The Price Tag Raises Questions
Here’s where it gets interesting. Thirty million dollars is a lot of money for a company like Sion. The platform raised just $3.2 million in seed funding back in 2022. While Sion’s growth has been impressive, it’s a commission reconciliation tool, not a high-margin SaaS juggernaut. Its revenue model is built on fees from advisors and agencies, and even with 8,000 advisors on the platform, it’s hard to imagine the top-line revenue alone justifying a $30 million price tag.
That tells me Bilt wasn’t paying for Sion’s current revenue. Even at a very high multiple, it couldn’t have been based on earnings. It was paying for the data asset and the advisor network that comes with it. In a world where Bilt is valued at nearly $11 billion and is aggressively building out a platform that touches housing, dining, fitness, and now travel, $30 million is a relatively small bet on owning a critical piece of the travel data infrastructure. Whether that bet pays off depends on how well Bilt can actually monetize the data and integrate it into its broader ecosystem.
Conclusion
Bilt’s acquisition of Sion looks like a travel play in the press release, but the real story has to be about data.
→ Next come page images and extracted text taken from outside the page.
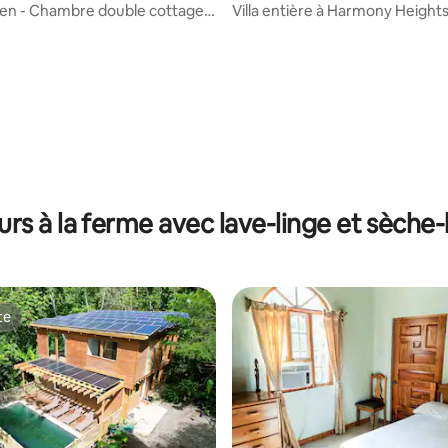
en - Chambre double cottage
Villa entière à Harmony Height
e #2
urs à la ferme avec lave-linge et sèche-
te
te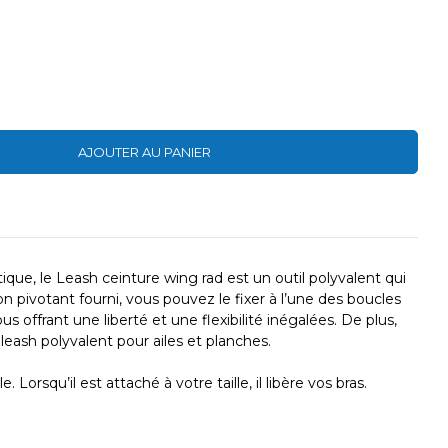
AJOUTER AU PANIER
ique, le Leash ceinture wing rad est un outil polyvalent qui
 pivotant fourni, vous pouvez le fixer à l’une des boucles
 offrant une liberté et une flexibilité inégalées. De plus,
leash polyvalent pour ailes et planches.
rsqu’il est attaché à votre taille, il libère vos bras.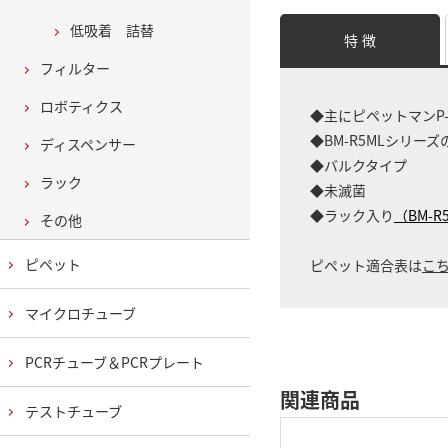
低吸着 詰替
特 徴
フィルター
ロボティクス
◆主にピペットマンP-
◆BM-R5MLシリ
ディスペンサー
◆バルクタイプ
ラック
◆未滅菌
◆ラック入り
（BM-R
その他
ピペット
ピペット適合表は
こ
マイクロチューブ
PCRチューブ＆PCRプレート
関連商品
テストチューブ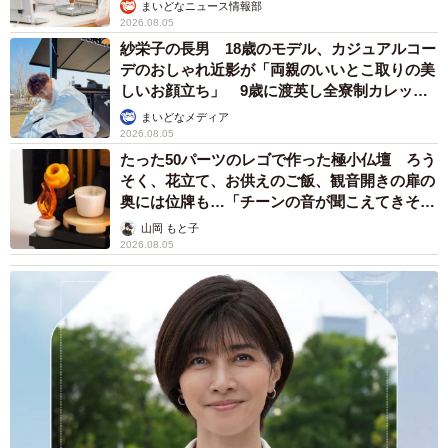
まいどなニュース情報部
す」
2026.08.05
紗栄子の長男 18歳のモデル、カジュアルコー
川沿いに住む家ならではの安全への備えとして、幼い頃か
デのおしゃれ近影が「両親のいいとこ取りの美
しいお顔立ち」 9歳に渡英し全寮制カレッジ
らハーネストレーニングも始めました。無理をさせず、安
で学ぶ
まいどなメディア
全を第一にしながらの練習は今も続いています。
2026.08.05
たった50パーツのレゴで作った極小仏壇 ろう
「雨の日以外は、家の前や裏の空き地など、車が通らない
そく、花立て、お供えのご飯、観音開きの扉の
奥には位牌も…「チーンの音が聞こえてきそ
場所で歩かせています。『行こう』と鳴いて知らせてくれ
う」
山岡 もと子
るようになり、その姿を近所の方も温かく見守ってくれて
2026.08.05
とてもありがたいですね」
ちいちゃんと呼ばれ、地域でも愛される存在に。ユニーク
な一面も多く、掃除機でブラッシングされるとゴロゴロと
のどを鳴らして喜ぶというめずらしい特技ももっているそ
うです。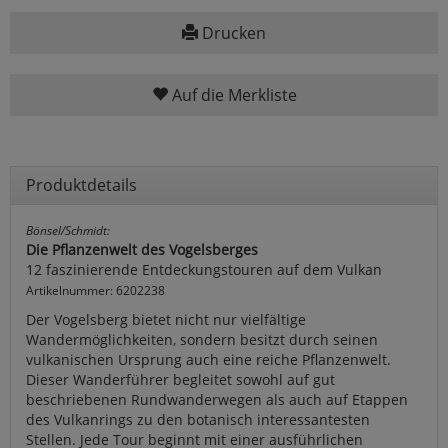
Drucken
Auf die Merkliste
Produktdetails
Bönsel/Schmidt:
Die Pflanzenwelt des Vogelsberges
12 faszinierende Entdeckungstouren auf dem Vulkan
Artikelnummer: 6202238
Der Vogelsberg bietet nicht nur vielfältige
Wandermöglichkeiten, sondern besitzt durch seinen
vulkanischen Ursprung auch eine reiche Pflanzenwelt.
Dieser Wanderführer begleitet sowohl auf gut
beschriebenen Rundwanderwegen als auch auf Etappen
des Vulkanrings zu den botanisch interessantesten
Stellen. Jede Tour beginnt mit einer ausführlichen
Sion gives Bilt a window into billions of dollars in travel transactions, and that’s the kind of intelligence that can reshape a loyalty program. The $30 million price tag is steep for what Sion generates on its own (presumably), but Bilt isn’t buying a commission tracker. It’s buying a data pipeline. How Bilt leverages that data in the months ahead will tell us whether this was a savvy move or an expensive experiment.
What do you think?



Perhaps Bilt is planning to build the next generation version of American Express Travel.
Psh. Wish they’d simply invest in a proper customer service team. Some of the horror stories so far are not promising. Feels very ‘you’re on your own’ if anything doesn’t go right. Been watching my charges like a hawk, because I’d like to avoid any disputes/claims.
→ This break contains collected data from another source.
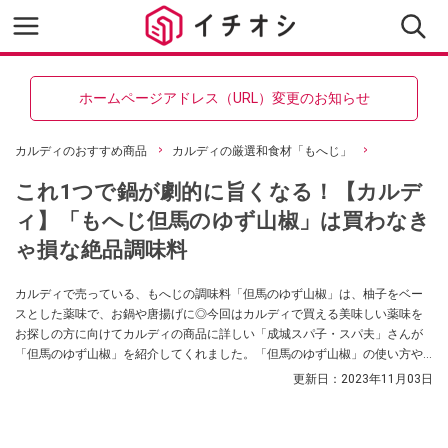
ホームページアドレス（URL）変更のお知らせ
カルディのおすすめ商品
カルディの厳選和食材「もへじ」
これ1つで鍋が劇的に旨くなる！【カルデ
ィ】「もへじ但馬のゆず山椒」は買わなき
ゃ損な絶品調味料
カルディで売っている、もへじの調味料「但馬のゆず山椒」は、柚子をベー
スとした薬味で、お鍋や唐揚げに◎今回はカルディで買える美味しい薬味を
お探しの方に向けてカルディの商品に詳しい「成城スパ子・スパ夫」さんが
「但馬のゆず山椒」を紹介してくれました。「但馬のゆず山椒」の使い方や
口コミもご紹介していますので、ぜひ参考にしてみてくださいね。
更新日：
2023年11月03日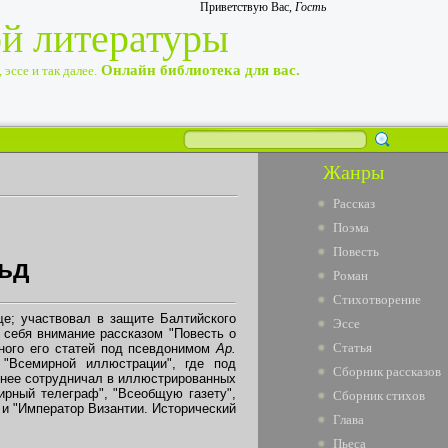
Приветствую Вас
,
Гость
ой литературы
Онлайн библиотека для вас.
эссе и так далее.
Жанры
Рассказ
Поэма
Повесть
льд
Роман
Стихотворение
е; участвовал в защите Балтийского
Эссе
а себя внимание рассказом "Повесть о
Статья
ного его статей под псевдонимом
Ар.
 "Всемирной иллюстрации", где под
Сборник рассказов
днее сотрудничал в иллюстрированных
мирный телеграф", "Всеобщую газету",
Сборник стихов
 и "Император Византии. Исторический
Глава
Пьеса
Sion raised $1.3m in pre-seed in 2020, plus the $3.2m seed you mentioned. So $4.5m. Selling 10% – 15% at seed would be pretty normal. I’m guessing that the seed round implied a post-money valuation of $20m – $30m four years ago. So buying it today at $30m isn’t really that big a premium. And this is certainly going to make Bilt a preferred partner. Regardless, it’s pretty clear that this was a decent return for investors but definitely not a home run. Probably didn’t 2x their money in four years. Somewhere between slightly over seed valuation or 1.5x.
@Gary – You may have information I don’t, and the $3.2MM figure was the one used in the press release but even at $4.5MM their technology and overhead spend is not insignificant. I doubt they are profitable but that’s hardly the reason to buy them at this stage in their life cycle.
My question is with regard to this statement: “And this is certainly going to make Bilt a preferred partner.” To whom? Who is the preferred partner? This acquisition makes Bilt a preferred partner to the vendors (travel providers) with whom they facilitate data and occasionally payments? Maybe I am not imaginative enough, but I can’t foresee the environment in which Bilt becomes a preferred partner to the 8,000 travel advisors they now manage commission data for. And to the traveler and the “member” (cardholder), how does Sion improve their experience? This is a mostly invisible space where travelers don’t see or understand the plumbing of the industry (nor should they, it’s hideous.)
Sion gets travel advisors paid, quickly, which is a huge pain point otherwise. It’s really good piping in a small part of the travel ecosystem, they built a better mousetrap but they weren’t ever going to eat the world so to speak. I don’t think this is a game-changer for Bilt but they’re probably more valuable to Bilt than as a standalone.